What you should do: Give again, unaltered, the lines of the listing below that run from the line having "ити, що означають" through the line having "а потім — що".

Records for this task:
<<<<

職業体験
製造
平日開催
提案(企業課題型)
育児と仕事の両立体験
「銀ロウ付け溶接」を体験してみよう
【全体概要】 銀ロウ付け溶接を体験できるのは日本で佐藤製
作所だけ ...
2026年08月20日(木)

>>>>
<<<<

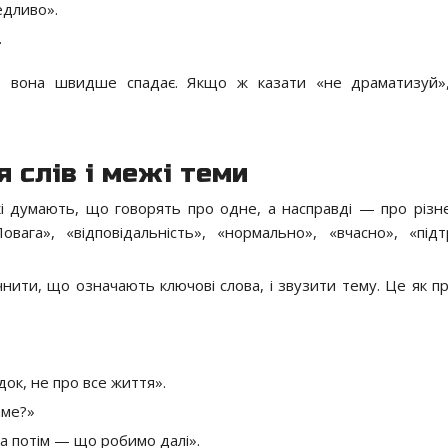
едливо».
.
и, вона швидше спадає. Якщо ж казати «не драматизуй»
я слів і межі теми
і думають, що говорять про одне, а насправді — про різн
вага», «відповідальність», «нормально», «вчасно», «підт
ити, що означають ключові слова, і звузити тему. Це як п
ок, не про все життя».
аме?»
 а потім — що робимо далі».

>>>>
<<<<

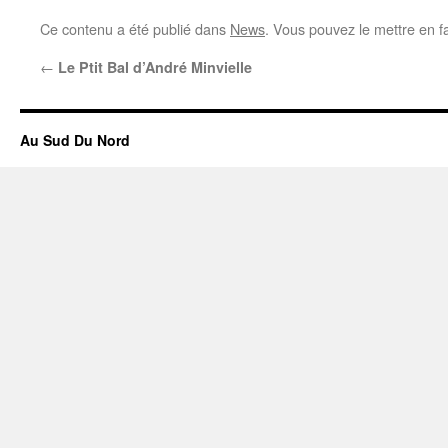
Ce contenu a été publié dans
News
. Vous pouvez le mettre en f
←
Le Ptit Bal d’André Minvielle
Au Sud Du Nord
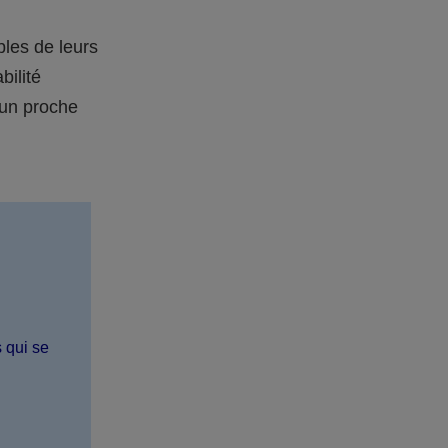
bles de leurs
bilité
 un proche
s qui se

>>>>

Your solution:
ити, що означають ключові слова, і звузити тему. Це як п
ок, не про все життя».
аме?»
 а потім — що робимо далі».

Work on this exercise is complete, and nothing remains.